Beach, who previously worked at ESPN, said Scorebook Live started out by building apps, live scoreboards, bracket technology and other software tools for use by high school sports teams and state associations.
Initially developed as a scorebook app to more effectively inform local media of high school scores and results, Beach said, Scorebook eventually transitioned into the sports media realm. The company has since deployed reporters to 10 different states with plans to eventually double that number, Beach said. Even still, the platform already has schedules and scores from select teams across the country.
The name changed to SBLive Sports in early 2020.
“It’s really a hyperlocal market. Highly fragmented,” Beach said of high school sports media. “That’s why we felt there was an opportunity, because for the longest time newspapers were really the traditional source for high school sports. And now as local newspapers have had other challenges, high school sports is one of the first things to go.”
Beach said he’s known Ross Levinsohn, CEO of The Arena Group, through various business meetings over the years. One of the first cobranded products out of the partnership will be a national high school basketball ranking called “The Power 25.”
The partnership comes after SBLive “weathered the storm of COVID” with the shutdown of high school sports that came early in the COVID-19 pandemic, Beach said.
Beach said the company expects that Sports illustrated can better “monetize the eyeballs” on SBLive content, providing more potential for growth.

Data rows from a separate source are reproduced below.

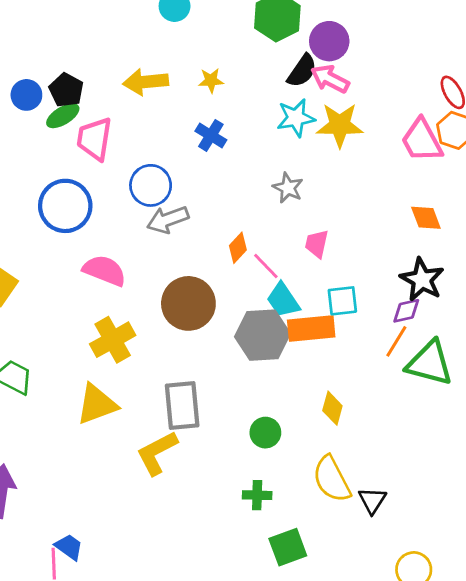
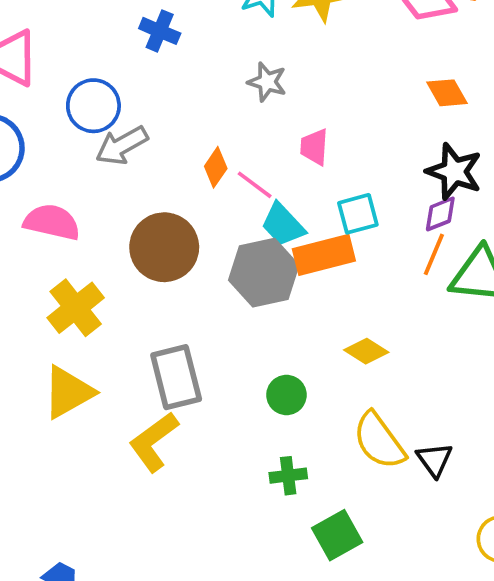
yellow diamond: (332, 408) -> (366, 351), turned -64

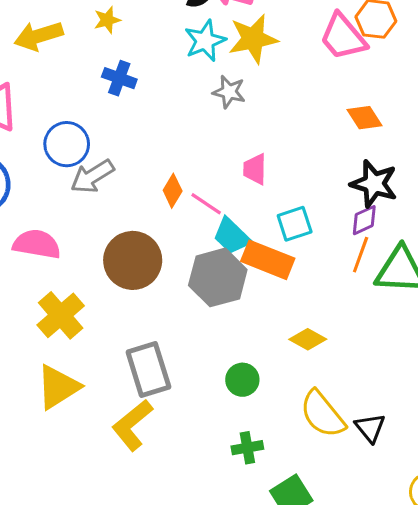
gray star: (267, 82) -> (229, 92), moved
orange rectangle: (324, 255) -> (268, 260), turned 39

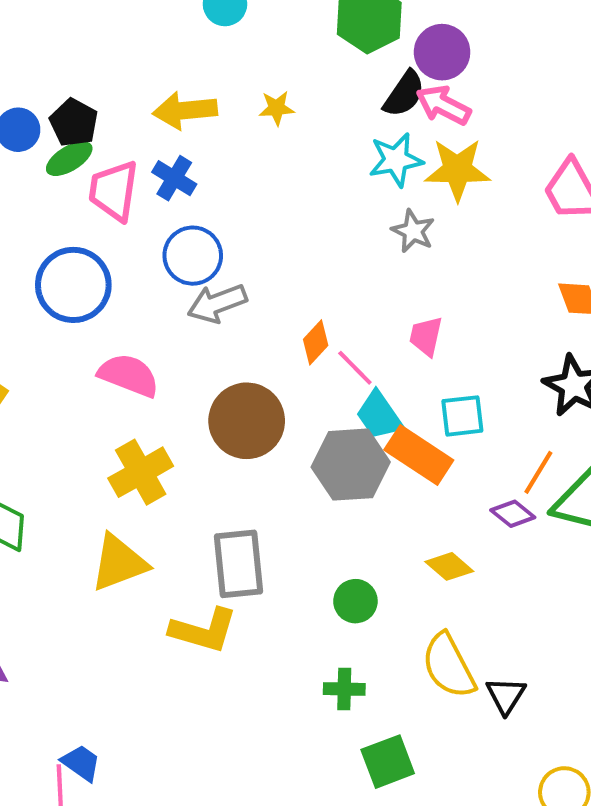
blue cross: (119, 78) -> (174, 178), moved
purple diamond: (364, 220) -> (513, 514), moved, turned 52
yellow L-shape: (132, 425) -> (204, 630), turned -136

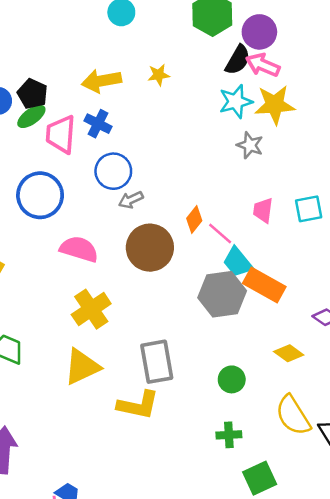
gray arrow: (217, 303) -> (131, 200), size x0.7
cyan square: (462, 416) -> (309, 209), moved
brown circle: (247, 421) -> (150, 248), moved

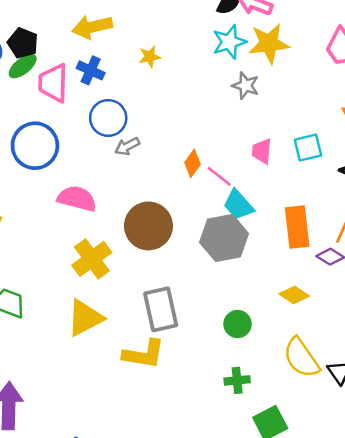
yellow star: (159, 75) -> (150, 57), moved
brown circle: (150, 248) -> (148, 226), moved
orange rectangle: (264, 285) -> (297, 227), moved, turned 57

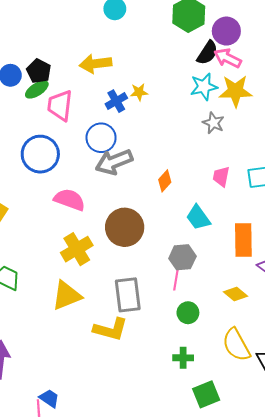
blue cross: (91, 70) -> (116, 101), moved, turned 30
gray arrow: (127, 146) -> (114, 162), size x1.8
pink line: (219, 176) -> (176, 279), moved, turned 55
gray hexagon: (224, 238) -> (182, 257), moved, size x0.7

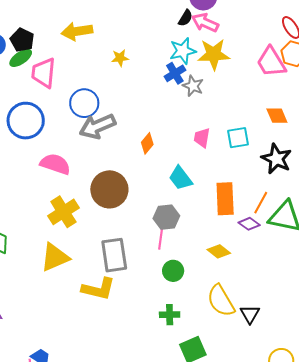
black semicircle: (207, 53) -> (185, 18), size x0.7
blue cross: (116, 101) -> (175, 73), moved

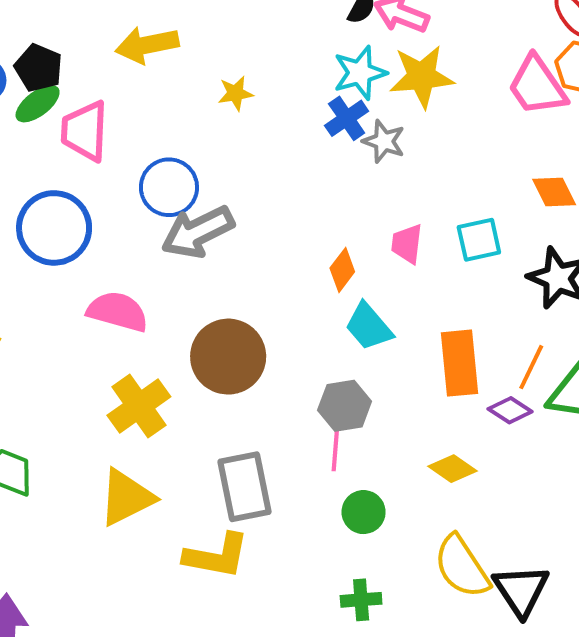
orange diamond: (147, 143) -> (342, 270), moved
black triangle: (250, 314) -> (521, 590), size x1.4

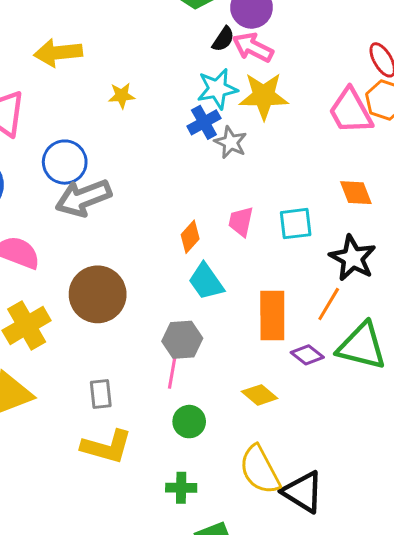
orange line: (531, 367) -> (329, 304), moved
gray rectangle: (244, 487) -> (101, 394), size x0.6
yellow L-shape: (217, 556) -> (107, 447), moved
black triangle: (521, 590) -> (303, 492), turned -30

SBLive Sports has a staff of 30 people, with another 40 to 50 freelance reporters and photographers on call.
“The existence of a nationally relevant sports media company being headquartered in Spokane, Washington, with Spokane investors would be pretty exciting,” Beach said. “Spokane is already a great sports town, thanks to the Zags, Hoopfest, Bloomsday, Spokane Chiefs and the Spokane Indians, so why not also have a sports media company here as well?”